Carry none of the pictures over; write out the complete data exactly.

*** Opening Raw data ***

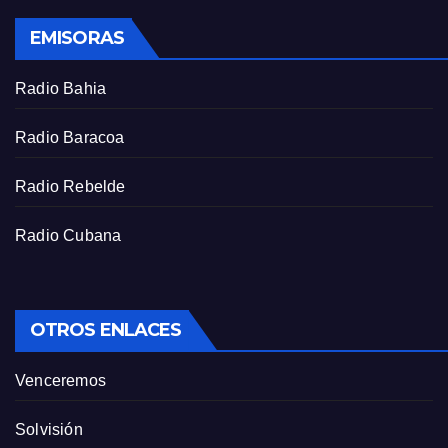
s
EMISORAS
c
r
Radio Bahia
e
e
Radio Baracoa
n
Radio Rebelde
Radio Cubana
OTROS ENLACES
Venceremos
Solvisión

*** Closing Raw data ***

## [Reply]
s
EMISORAS
c
r
Radio Bahia
e
e
Radio Baracoa
n
Radio Rebelde
Radio Cubana
OTROS ENLACES
Venceremos
Solvisión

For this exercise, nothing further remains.